So, 2011, see you later, asshole. I'm over you and your shitty luck, natural disasters, financial ruins, and more. I'm ready to welcome 2012.

Monday, December 26, 2011

Week 6.

Week 6 started tonight on the C25K program, and I kicked it off with new running shoes and new ear buds. Not a shabby way to train, really. This week is 3 different routines like last week was, starting with tonight: warm up, 5 minute run/3 minute walk, 8 minute run/3 minute walk, 5 minute run, cool down. Day 2 will be two 10 minute runs with a 5 minute walk between, and Day 3 will be a 25 minute run. Tonight actually wasn't too difficult, which I'm taking as a good sign. I have about 5 weeks before my first 5k, and with just 3 weeks of training left I'm feeling confident I am actually going to be able to do this.

Seriously, 6 weeks ago I was barely running 60 seconds without feeling like I wanted to lay down and cry. And now I'm doing 5-8 minutes without thinking twice. I really cannot get over that.

The next month I'm going to be focused on completing the training and then maintaining the runs so I can get up to 3.2 miles before race day. My focus is also going to be shifting back to how I eat. I've given myself permission to eat whatever I want the past few months, and I know from experience that I won't lose any weight doing that. Even  with running 3 nights a week, the weight isn't melting away like I want it to. This is nothing new to me. My husband is forever trying to convince me that I can eat whatever I want if I just work out regulrarly, and I'll lose the weight. But he's wrong.
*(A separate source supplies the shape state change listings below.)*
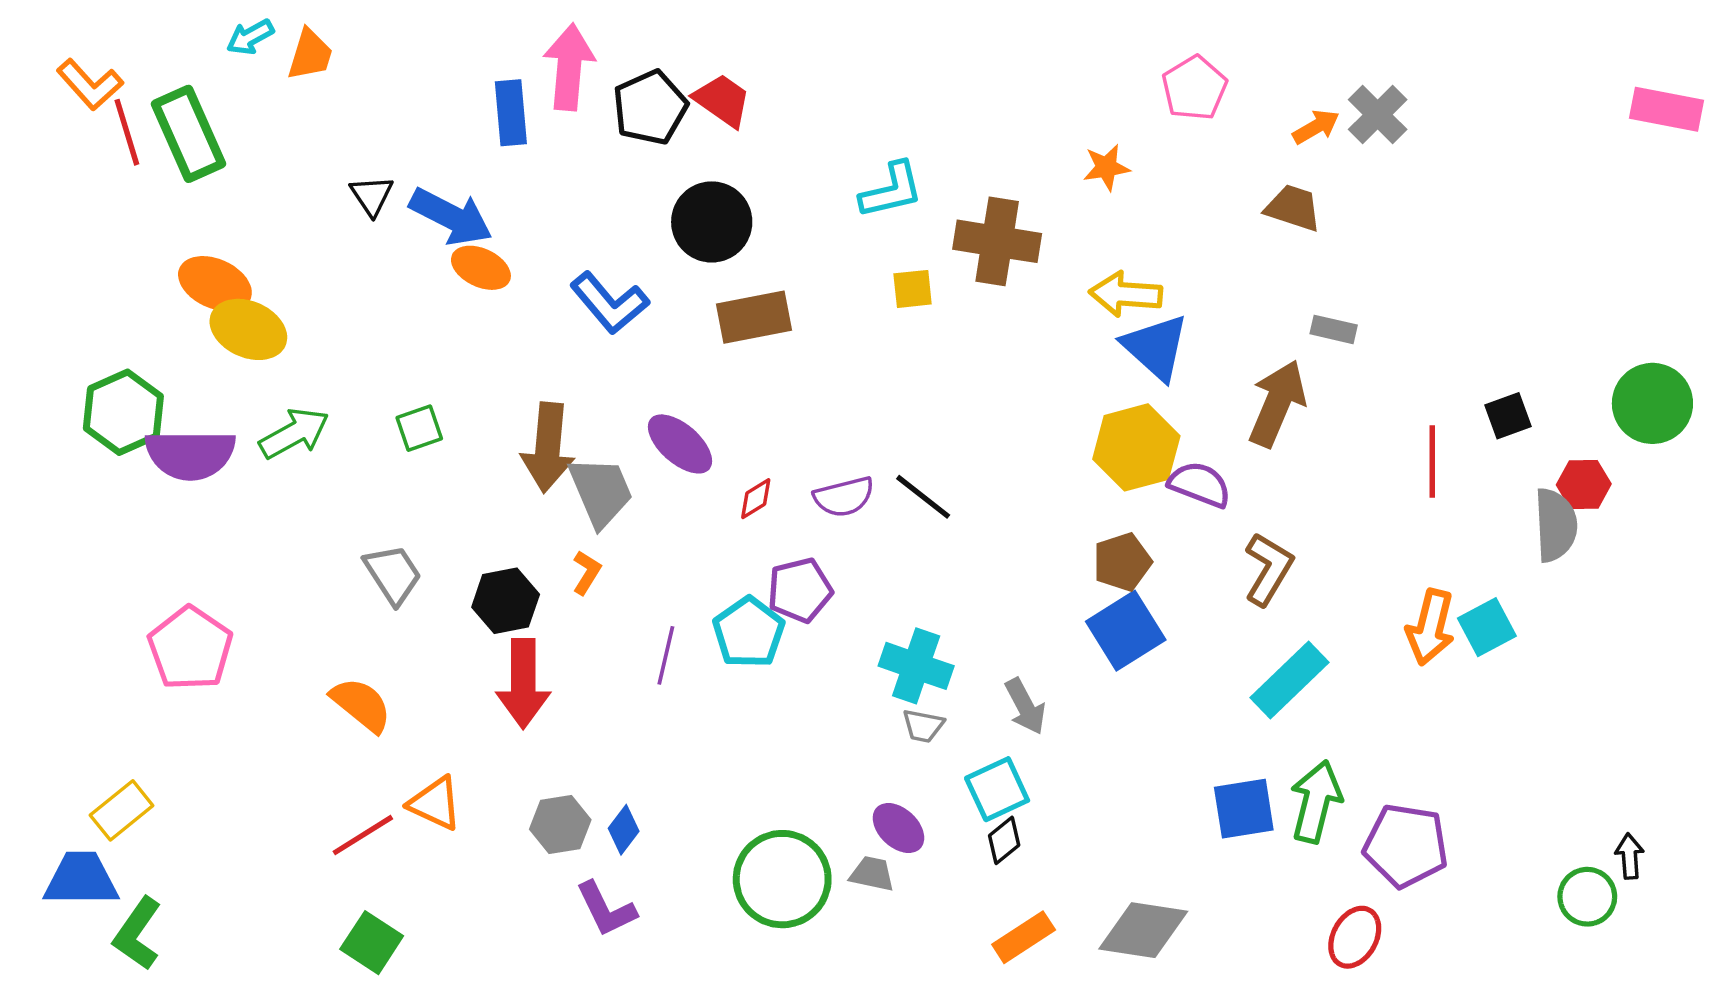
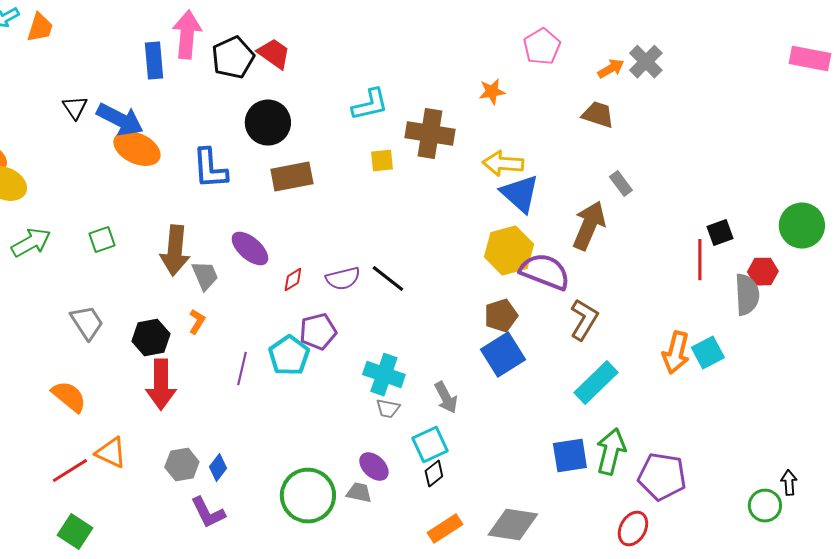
orange ellipse: (481, 268) -> (137, 149), size x1.4
blue L-shape: (610, 303) -> (210, 169), turned 36
gray rectangle: (1334, 329) -> (621, 184), turned 40
red line: (1432, 462) -> (700, 260), moved
purple semicircle: (1200, 484) -> (545, 272), size x1.4
gray trapezoid: (601, 492) -> (205, 276), size x0.7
I've tried that before, and for me it won't work. I know I need to get back on track with eating better along with the exercise. And not just so I can lose weight; so I can feel better and run better and be a healthier woman and wife and mom as well.

Forward Strides.

Christmas is over, and already I'm looking anxiously toward 2012's start. After the challenges of this year, I can't help but think that 2012 will be better. There just doesn't seem to be any other possibility, both for us personally and for the universe as a whole.

I'm thinking about new years and resoultions. I'm thinking how I fell flat this year, weighed down and buried under a world of challenges and struggles. And this year, I'm approaching things a little differently. This year is all about goals. we're working on setting them already, Darrick and I spending many cold, late nights after the kids are in bed talking on the back patio about where our family has been and where we're going next. Jobs. Money. Kids. Home. Health. I'm lucky to be married to someone who I can gaze lovingly at, but who more importantly is excited to face the future with me, both of us looking in the same direction.
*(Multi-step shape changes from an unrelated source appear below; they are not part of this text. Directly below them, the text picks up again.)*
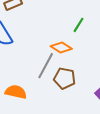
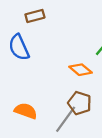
gray line: (46, 66) -> (66, 119), moved

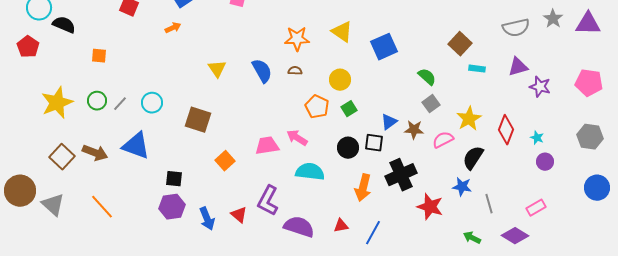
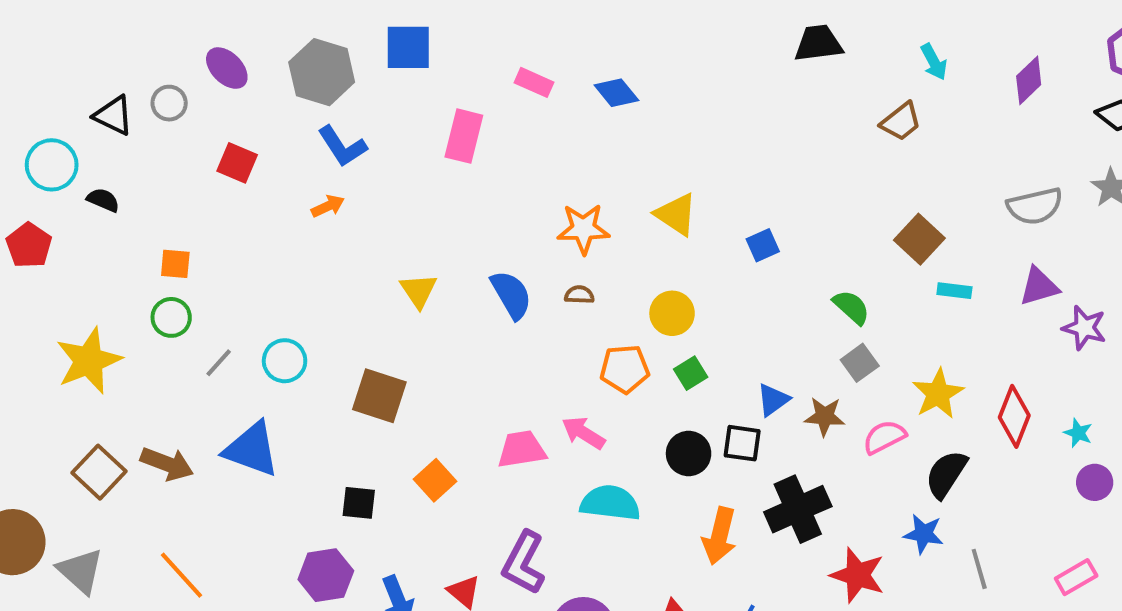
black semicircle: (64, 25) -> (103, 200), size x0.7
blue square: (384, 47) -> (763, 245), size x0.6
green circle: (97, 101) -> (171, 317), moved
orange pentagon: (317, 107) -> (625, 369), turned -30
black square: (174, 179) -> (359, 503), moved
I'm ready for 2012. I'm ready for goal setting and goal making and celebrating goals achieved.

Sunday, December 25, 2011

Christmas Eve 2011.

The stockings are stuffed. The presents have been delivered by Santa. Cookies were nibbled by the big guy himself, and the reindeer appreciated the apple slices as much as Santa appreciated the note dictated to mommy to leave with the treats.
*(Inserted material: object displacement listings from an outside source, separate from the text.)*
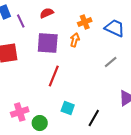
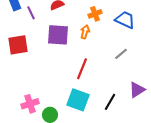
red line: (54, 76) -> (82, 69), moved
cyan square: (68, 108) -> (78, 100), size x1.6
black line: (94, 118) -> (110, 102), moved

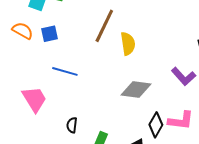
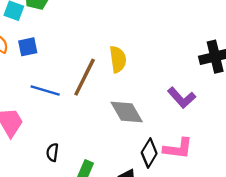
brown line: (104, 26) -> (85, 77), moved
gray diamond: (136, 89) -> (127, 112), turned 52

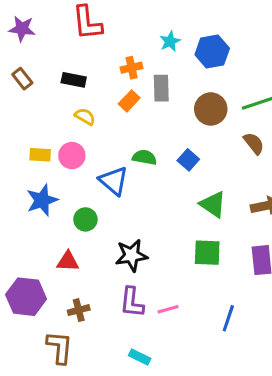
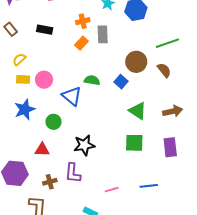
brown circle: (211, 109) -> (136, 62), moved
yellow semicircle: (85, 117) -> (19, 59), moved, turned -72
purple L-shape: (132, 302) -> (73, 173), moved
pink line: (168, 309) -> (112, 190), moved
blue line: (228, 318) -> (149, 186), turned 66

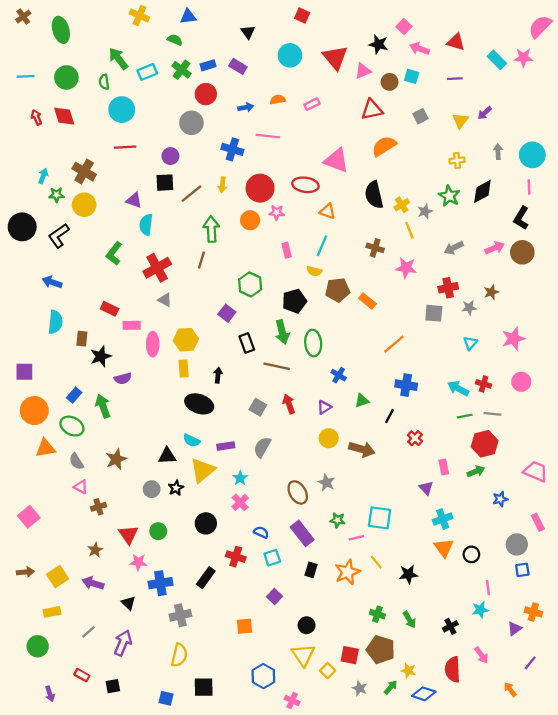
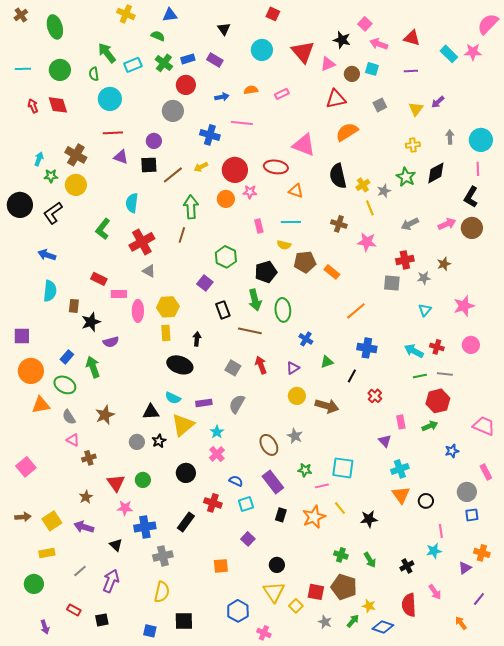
yellow arrow: (222, 185) -> (201, 167), turned 56
purple triangle: (134, 200) -> (121, 157), moved
cyan line: (322, 246) -> (291, 222), turned 66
We even managed two family pictures before tucking some very excited kids into bed tonight.

Before bed, I bathed the kids, put them in their special Christmas jammies (bonus to them being almost the same size is I buy one pack of 2 jammies and they both fit in a pair!), and read them The Night Before Christmas. We've been reading it for a few weeks now, a couple nights a week, and Luca has almost the whole thing memorized. Her favorite is yelling the reindeers' names out*. Mo's favorite part is the last page, which to him seems to say, "Good night good night good night to Merry Christmas all night!".

We tucked them into bed and they quickly fell to sleep, not doubt fatigued from a full day of crafts, junk food, home baked treats, movies, and Christmas excitement. I wrapped the presents and drank a warm drink with a splash or three of Kahlua. I hung the coffee filter snowflakes Luca and I made today all over the tree. Santa made sure to drink some milk and nibble the cookies left on a table by the recliner, and his reindeer no doubt loved the apple slices.

The world is quiet and peaceful right now. I should be in bed, but I'm soaking up the last little bit of pre-Christmas cheer to be had this year. This past week we've all been home together, and while we made an effort to get out of the house to visit family and shop and go out to eat, more often than not we bunkered down with blankets on the floor and Christmas music and movies playing on the TV. We baked cookies. We decorated them, then ate them by the fistful. We made so many crafty ornaments that the only ones hanging on our tree that were not made by the kids are a wedding ornament we received made of blown glass, a Santa ornament Darrick and I bought on our trip to Europe pre-babies, and one I bought at Michael's with 4 snowmen and a handpainted glitter glue script with our names and the year. We glued and glittered and cut and pasted. We made gifts for family. I read 3 books. We made a mess of the house each day and went on a cleaning binge, throwing out 3 bags of trash and donating 4 bags of old toys. We stayed up late and slept in past 6 a.m. This year may have sucked in so many ways, but this week alone more than made amends for all of 2011.

I'll head to bed soon, and before I know it two excited kids will run down the stairs and squeal with excitement to see Santa was here. They will giggle and run in circles, tearing wrapping paper with abandon and playing with new toys. We will eat. We will love on their cousins and spend time with family. It will feel like magic, and because of them, it will BE magic.

Merry Christmas to all, and to all a good night!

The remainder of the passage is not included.